GIVEN RECORDS |
---+---
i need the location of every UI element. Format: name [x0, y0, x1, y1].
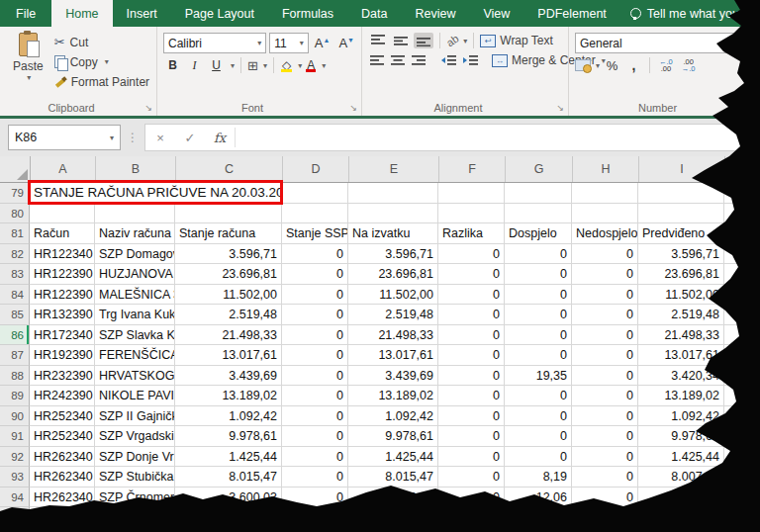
enter-button[interactable]: ✓ [175, 131, 205, 145]
cell-J85[interactable] [724, 305, 760, 325]
tab-file[interactable]: File [0, 0, 51, 27]
cell-G82[interactable]: 0 [505, 244, 572, 265]
cell-D94[interactable]: 0 [282, 488, 348, 508]
tell-me-box[interactable]: Tell me what you wan [620, 0, 760, 27]
row-header-85[interactable]: 85 [0, 305, 30, 325]
title-cell[interactable]: STANJE RAČUNA PRIČUVE NA 20.03.2023 [30, 183, 282, 204]
cell-H83[interactable]: 0 [572, 264, 638, 285]
tab-review[interactable]: Review [401, 0, 469, 27]
cell-D88[interactable]: 0 [282, 366, 348, 387]
cell-B87[interactable]: FERENŠČICA - [95, 345, 175, 366]
column-header-F[interactable]: F [439, 156, 506, 182]
cell-B81[interactable]: Naziv računa [95, 223, 175, 244]
column-header-E[interactable]: E [349, 156, 439, 182]
row-header-79[interactable]: 79 [0, 183, 30, 204]
cell-I82[interactable]: 3.596,71 [638, 244, 724, 265]
cell-H88[interactable]: 0 [572, 366, 638, 387]
cell-A87[interactable]: HR192390 [30, 345, 95, 366]
cell-C88[interactable]: 3.439,69 [175, 366, 282, 387]
cell-F87[interactable]: 0 [438, 345, 505, 366]
cell-F88[interactable]: 0 [438, 366, 505, 387]
tab-insert[interactable]: Insert [113, 0, 171, 27]
cell-H95[interactable]: 0 [572, 507, 638, 528]
cell-G79[interactable] [505, 183, 572, 204]
fill-color-button[interactable]: ◇ [280, 58, 293, 72]
cell-I92[interactable]: 1.425,44 [638, 447, 724, 468]
cell-A82[interactable]: HR122340 [30, 244, 95, 265]
cell-I80[interactable] [638, 204, 724, 224]
cell-H81[interactable]: Nedospjelo [572, 223, 638, 244]
decrease-font-size-button[interactable]: A▼ [335, 36, 357, 50]
cell-J80[interactable] [724, 204, 760, 224]
cell-C92[interactable]: 1.425,44 [175, 447, 282, 468]
column-header-G[interactable]: G [506, 156, 573, 182]
row-header-82[interactable]: 82 [0, 244, 30, 265]
row-header-80[interactable]: 80 [0, 204, 30, 224]
cell-E87[interactable]: 13.017,61 [348, 345, 438, 366]
tab-view[interactable]: View [469, 0, 523, 27]
cell-D86[interactable]: 0 [282, 325, 348, 346]
cell-D79[interactable] [282, 183, 348, 204]
cell-J81[interactable] [724, 223, 760, 244]
cell-A94[interactable]: HR262340 [30, 488, 95, 508]
cell-I86[interactable]: 21.498,33 [638, 325, 724, 346]
cut-button[interactable]: ✂ Cut [54, 34, 149, 50]
cell-H86[interactable]: 0 [572, 325, 638, 346]
row-header-90[interactable]: 90 [0, 406, 30, 427]
cell-F83[interactable]: 0 [438, 264, 505, 285]
cell-C90[interactable]: 1.092,42 [175, 406, 282, 427]
cell-I90[interactable]: 1.092,42 [638, 406, 724, 427]
cell-C83[interactable]: 23.696,81 [175, 264, 282, 285]
decrease-indent-button[interactable] [439, 52, 458, 68]
cell-H84[interactable]: 0 [572, 285, 638, 306]
cell-H94[interactable]: 0 [572, 488, 638, 508]
increase-indent-button[interactable] [461, 52, 480, 68]
cell-A89[interactable]: HR242390 [30, 386, 95, 406]
cell-B90[interactable]: SZP II Gajničk [95, 406, 175, 427]
cell-I88[interactable]: 3.420,34 [638, 366, 724, 387]
cell-H87[interactable]: 0 [572, 345, 638, 366]
cell-G80[interactable] [505, 204, 572, 224]
cell-D85[interactable]: 0 [282, 305, 348, 325]
font-dialog-launcher-icon[interactable]: ↘ [349, 103, 357, 113]
cell-C81[interactable]: Stanje računa [175, 223, 282, 244]
cell-I79[interactable] [638, 183, 724, 204]
row-header-95[interactable]: 95 [0, 507, 30, 528]
cell-D92[interactable]: 0 [282, 447, 348, 468]
cell-D90[interactable]: 0 [282, 406, 348, 427]
tab-page-layout[interactable]: Page Layout [171, 0, 268, 27]
cell-H80[interactable] [572, 204, 638, 224]
format-painter-button[interactable]: Format Painter [54, 73, 149, 90]
cell-B84[interactable]: MALEŠNICA 3 [95, 285, 175, 306]
column-header-J[interactable]: J [725, 156, 760, 182]
bottom-align-button[interactable] [414, 33, 433, 48]
orientation-dropdown-icon[interactable]: ▾ [463, 37, 467, 45]
cell-C85[interactable]: 2.519,48 [175, 305, 282, 325]
cell-A90[interactable]: HR252340 [30, 406, 95, 427]
cell-F94[interactable]: 0 [438, 488, 505, 508]
font-size-combo[interactable]: 11▾ [269, 33, 309, 53]
cell-F90[interactable]: 0 [438, 406, 505, 427]
cell-H90[interactable]: 0 [572, 406, 638, 427]
cell-J86[interactable] [724, 325, 760, 346]
font-color-button[interactable]: A [305, 58, 317, 72]
cell-F92[interactable]: 0 [438, 447, 505, 468]
cell-F91[interactable]: 0 [438, 426, 505, 447]
cell-D80[interactable] [282, 204, 348, 224]
cell-A91[interactable]: HR252340 [30, 426, 95, 447]
cell-F85[interactable]: 0 [438, 305, 505, 325]
cell-A86[interactable]: HR172340 [30, 325, 95, 346]
cell-E91[interactable]: 9.978,61 [348, 426, 438, 447]
accounting-dropdown-icon[interactable]: ▾ [596, 61, 600, 70]
cell-C86[interactable]: 21.498,33 [175, 325, 282, 346]
row-header-91[interactable]: 91 [0, 426, 30, 447]
column-header-I[interactable]: I [639, 156, 725, 182]
cell-E92[interactable]: 1.425,44 [348, 447, 438, 468]
increase-decimal-button[interactable]: ←.0 .00 [656, 58, 676, 73]
column-header-B[interactable]: B [96, 156, 176, 182]
cell-G85[interactable]: 0 [505, 305, 572, 325]
cell-B93[interactable]: SZP Stubička [95, 467, 175, 488]
cell-E86[interactable]: 21.498,33 [348, 325, 438, 346]
row-header-88[interactable]: 88 [0, 366, 30, 387]
cancel-button[interactable]: × [145, 131, 175, 145]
---+---
WORK TO COMPLETE | Look through the listing and return each line containing the word "dropdown".

ANSWER BOX |
orientation-dropdown-icon[interactable]: ▾ [463, 37, 467, 45]
accounting-dropdown-icon[interactable]: ▾ [596, 61, 600, 70]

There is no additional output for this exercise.